The overall park plan, developed in 2005, included five bathroom buildings, including the one now proposed to be built. Another facility was planned to serve the ball fields, and three more facilities were to serve other planned park uses, such as an amphitheater, a maintenance building and a parks department office, which have not yet been built.
The town at the time wrangled with the county health department over whether the bathroom facilities would be required to connect to the sewage treatment plant on the former Grumman site — a prospect so costly because of distance to the plant that town officials said it was out of reach.
In February 2007, the town got a variance from the health department’s board of review, granting permission to build a central septic system that all five bathroom facilities would connect to temporarily. The variance was conditioned on future connection to the sewage treatment plant when the sewer district was expanded and connection became feasible. The health department required the town to file covenants promising to comply with that condition, which the town did, Testa said.
The variance remains in effect, county health department officials confirmed last fall.
Testa said the town will still be required to install a 7,000-gallon septic tank, sized to serve all five bathroom facilities, because that’s what the 2007 variance covered. “They’re going to hold us to that, or we’d have to start all over again,” he said. But there is precedence, he said, for requiring leaching rings only for the building currently being built. “So the next step for us is to make application for a permit to construct.”
The original permit issued by the health department is still open, Testa told the Town Board at its Feb. 16 work session. He health department will allow the town to reactivate that permit, which Testa called “a blessing” because a lot of time and money went into designs for that sanitary permit, he said.
Testa said the engineering department recommends hiring the original engineers, RM Engineering, the firm that did the original site plan for the park and the original application to the health department. “They have all the files and because they have all the files, their proposal is $25,000, or a little less that,” said Testa, calling it “a pretty good price considering the town is asking for a detailed design.”
According to the resolution passed last night, the $25,000 is being transferred from a “park improvements” budget fund to an engineering fund. The money is left over from an LED lighting project at Stotzky Park, which was funded by the American Rescue Plan Act of 2021.
The source of funding to construct the bathroom facility is still up in the air.
Council Member Ken Rothwell, who helped bring the ice rink proposal to the board, has said the money to build bathrooms at Veterans Memorial Park will come from a recreation allocation that will be provided in a community benefits agreement with the developer of Riverhead Solar 2, a 36-megawatt solar energy facility being constructed off Edwards Avenue in Calverton. Rothwell said the town expects the agreement to allocate $750,000 for parks and recreation improvements.
Riverhead Town and the developers of the facility have been negotiating that agreement for the past year.
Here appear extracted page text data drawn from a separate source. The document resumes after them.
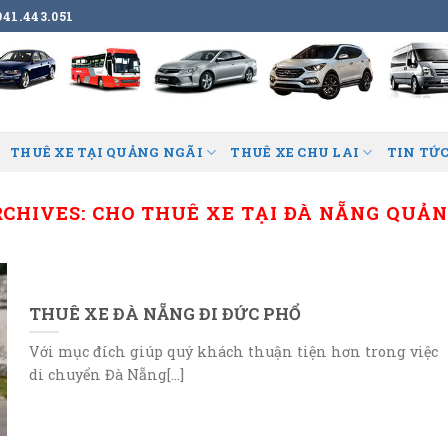
41.443.051
THUÊ XE TẠI QUẢNG NGÃI
THUÊ XE CHU LAI
TIN TỨC
RCHIVES:
CHO THUÊ XE TẠI ĐÀ NẴNG QUẢN
THUÊ XE ĐÀ NẴNG ĐI ĐỨC PHỔ
Với mục đích giúp quý khách thuận tiện hơn trong việc
di chuyển Đà Nẵng[...]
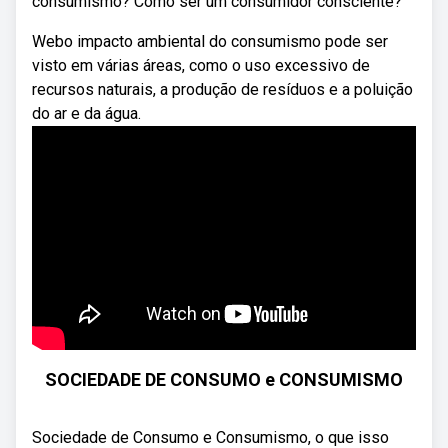
consumismo? Como ser um consumidor consciente?
Webo impacto ambiental do consumismo pode ser
visto em várias áreas, como o uso excessivo de
recursos naturais, a produção de resíduos e a poluição
do ar e da água.
SOCIEDADE DE CONSUMO e CONSUMISMO
Sociedade de Consumo e Consumismo, o que isso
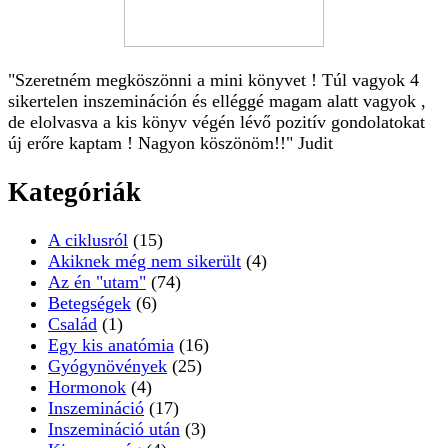
"Szeretném megköszönni a mini könyvet ! Túl vagyok 4
sikertelen inszemináción és elléggé magam alatt vagyok ,
de elolvasva a kis könyv végén lévő pozitív gondolatokat
új erőre kaptam ! Nagyon köszönöm!!" Judit
Kategóriák
A ciklusról
(15)
Akiknek még nem sikerült
(4)
Az én "utam"
(74)
Betegségek
(6)
Család
(1)
Egy kis anatómia
(16)
Gyógynövények
(25)
Hormonok
(4)
Inszemináció
(17)
Inszemináció után
(3)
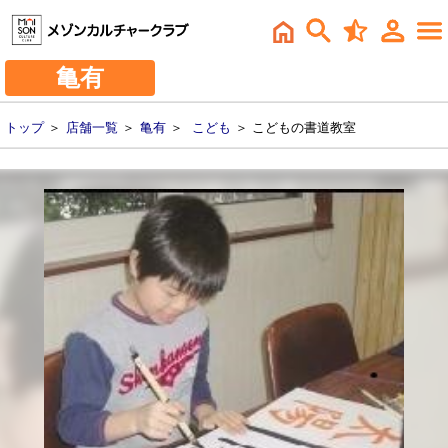
亀有
トップ
＞
店舗一覧
＞
亀有
＞
こども
＞ こどもの書道教室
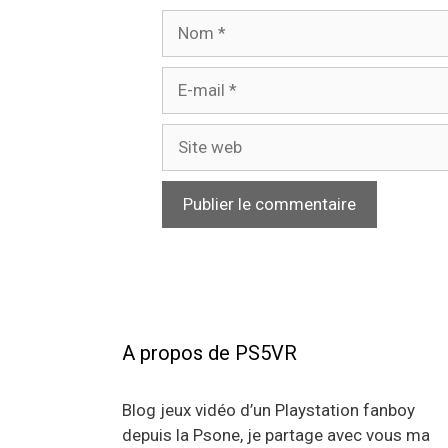
Nom
E-
mail
Site
web
A propos de PS5VR
Blog jeux vidéo d’un Playstation fanboy
depuis la Psone, je partage avec vous ma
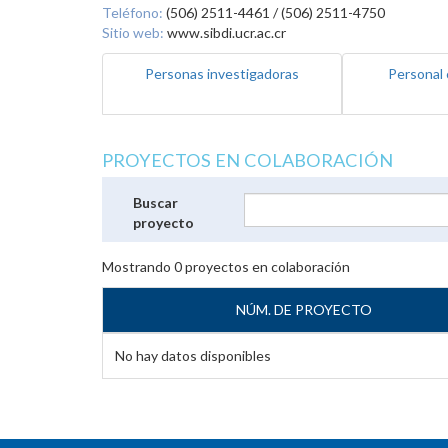
Teléfono:
(506) 2511-4461 / (506) 2511-4750
Sitio web:
www.sibdi.ucr.ac.cr
Personas investigadoras
Personal 
PROYECTOS EN COLABORACIÓN
Buscar
proyecto
Mostrando
0
proyectos en colaboración
NÚM. DE PROYECTO
No hay datos disponibles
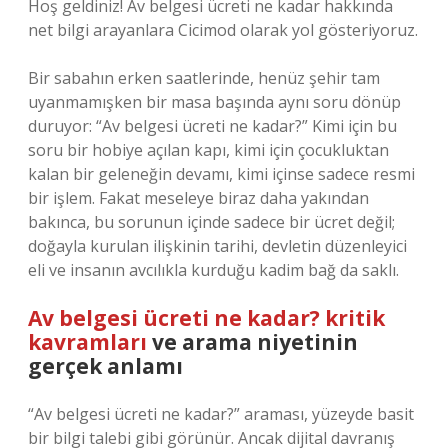
Hoş geldiniz! Av belgesi ücreti ne kadar hakkında
net bilgi arayanlara Cicimod olarak yol gösteriyoruz.
Bir sabahın erken saatlerinde, henüz şehir tam
uyanmamışken bir masa başında aynı soru dönüp
duruyor: “Av belgesi ücreti ne kadar?” Kimi için bu
soru bir hobiye açılan kapı, kimi için çocukluktan
kalan bir geleneğin devamı, kimi içinse sadece resmi
bir işlem. Fakat meseleye biraz daha yakından
bakınca, bu sorunun içinde sadece bir ücret değil;
doğayla kurulan ilişkinin tarihi, devletin düzenleyici
eli ve insanın avcılıkla kurduğu kadim bağ da saklı.
Av belgesi ücreti ne kadar? kritik
kavramları
ve arama niyetinin
gerçek anlamı
“Av belgesi ücreti ne kadar?” araması, yüzeyde basit
bir bilgi talebi gibi görünür. Ancak dijital davranış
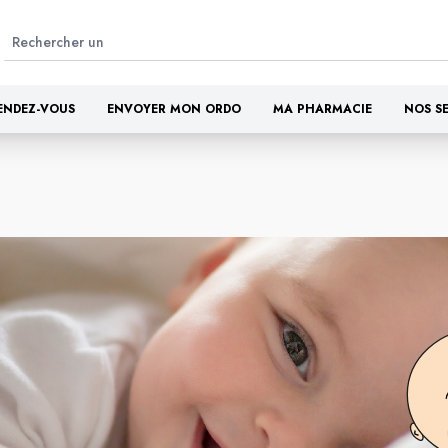
ENDEZ-VOUS
ENVOYER MON ORDO
MA PHARMACIE
NOS S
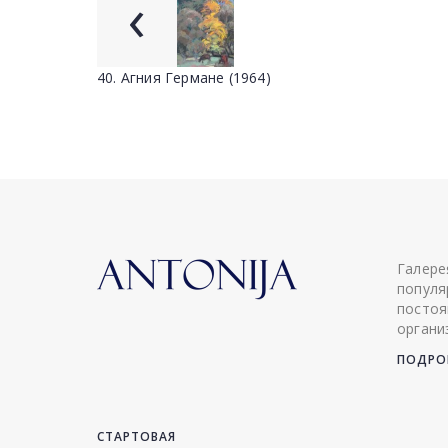
‹
40. Агния Германе (1964)
Галере
популя
постоя
органи
ПОДРОБ
СТАРТОВАЯ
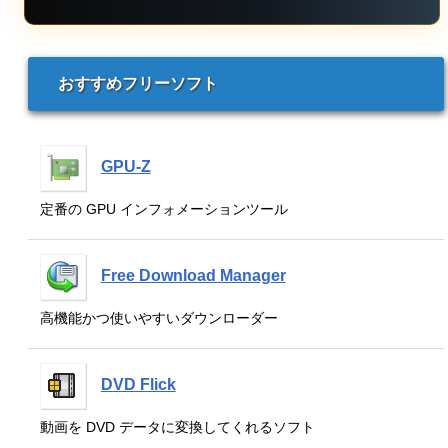
おすすめフリーソフト
GPU-Z
定番の GPU インフォメーションツール
Free Download Manager
高機能かつ使いやすいダウンローダー
DVD Flick
動画を DVD データに変換してくれるソフト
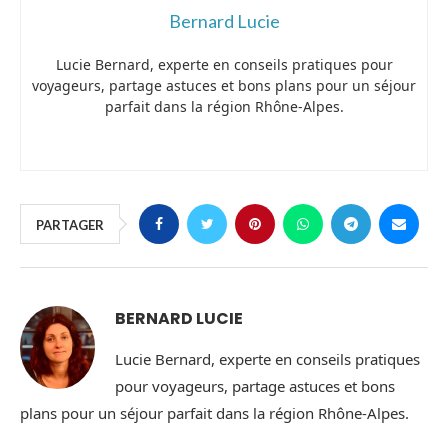
Bernard Lucie
Lucie Bernard, experte en conseils pratiques pour
voyageurs, partage astuces et bons plans pour un séjour
parfait dans la région Rhône-Alpes.
PARTAGER
BERNARD LUCIE
Lucie Bernard, experte en conseils pratiques
pour voyageurs, partage astuces et bons
plans pour un séjour parfait dans la région Rhône-Alpes.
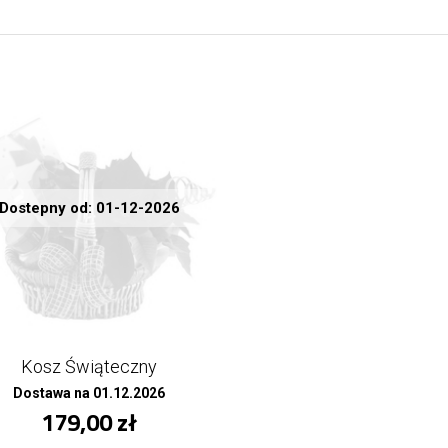
Dostepny od: 01-12-2026
Kosz Świąteczny
Dostawa na 01.12.2026
179,00 zł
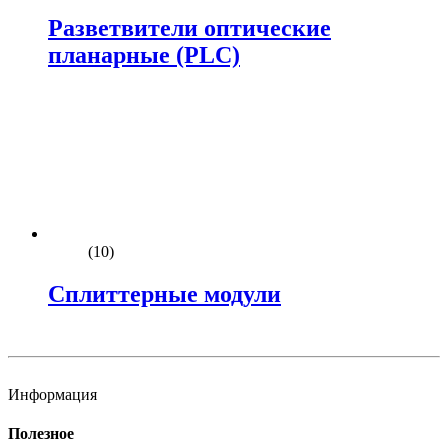
Разветвители оптические
планарные (PLC)
(10)
Сплиттерные модули
Информация
Полезное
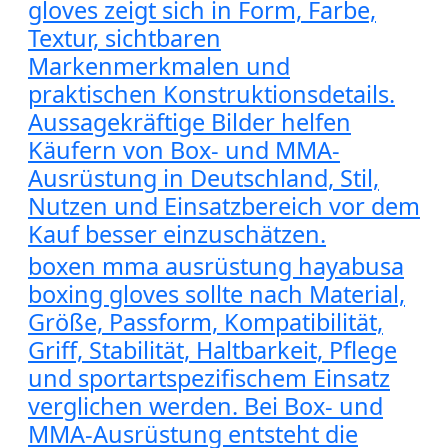
gloves zeigt sich in Form, Farbe,
Textur, sichtbaren
Markenmerkmalen und
praktischen Konstruktionsdetails.
Aussagekräftige Bilder helfen
Käufern von Box- und MMA-
Ausrüstung in Deutschland, Stil,
Nutzen und Einsatzbereich vor dem
Kauf besser einzuschätzen.
boxen mma ausrüstung hayabusa
boxing gloves sollte nach Material,
Größe, Passform, Kompatibilität,
Griff, Stabilität, Haltbarkeit, Pflege
und sportartspezifischem Einsatz
verglichen werden. Bei Box- und
MMA-Ausrüstung entsteht die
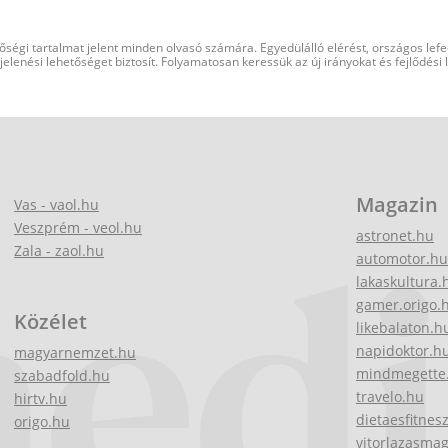
őségi tartalmat jelent minden olvasó számára. Egyedülálló elérést, országos lef
elenési lehetőséget biztosít. Folyamatosan keressük az új irányokat és fejlődési
Magazin
Vas - vaol.hu
Veszprém - veol.hu
astronet.hu
Zala - zaol.hu
automotor.hu
lakaskultura.
gamer.origo.
Közélet
likebalaton.h
napidoktor.h
magyarnemzet.hu
mindmegette
szabadfold.hu
travelo.hu
hirtv.hu
dietaesfitnes
origo.hu
vitorlazasma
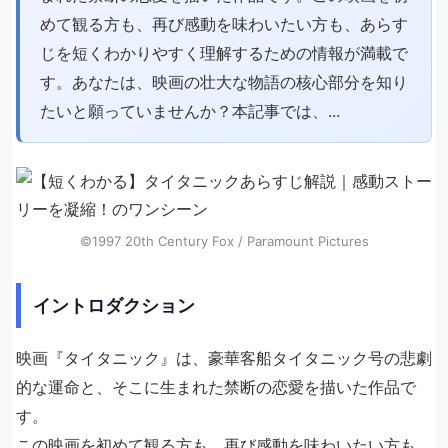
めて観る方も、再び感動を味わいたい方も、あらす
じを短くわかりやすく理解するための情報が満載で
す。あなたは、映画の壮大な物語の核心部分を知り
たいと願っていませんか？本記事では、...
©1997 20th Century Fox / Paramount Pictures
イントロダクション
映画『タイタニック』は、豪華客船タイタニック号の悲劇
的な運命と、そこに生まれた禁断の恋愛を描いた作品で
す。
この映画を初めて観る方も、再び感動を味わいたい方も、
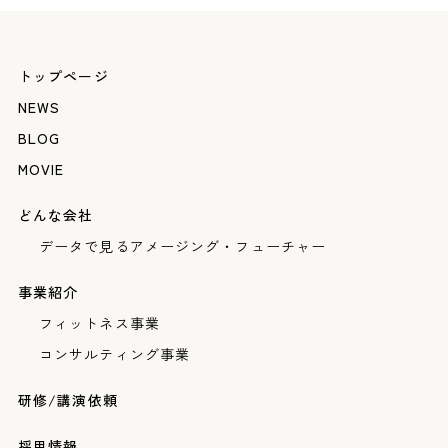
トップページ
NEWS
BLOG
MOVIE
どんな会社
データで見るアメージング・フューチャー
事業紹介
フィットネス事業
コンサルティング事業
研修/講演依頼
採用情報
In a Nov. 14 interview, Rothwell said town officials were “very confident” that the community benefit agreement would be signed “in the next week or two” and the town would have the money to construct the bathroom.
But the agreement is still being negotiated, according to Deputy Town Attorney Annemarie Prudenti, who has been handling the negotiation.
A spokesperson for AES Corporation, the energy company that has received state approval for the 36-megawatt Riverhead Solar 2 commercial solar production facility, confirmed yesterday that negotiations remain ongoing with the town board on a “host community agreement.”
“We expect that agreement to be executed once the commercial terms of the project are solidified,” Content and Communications Manager for AES Clean Energy Tim Wolf said in an email.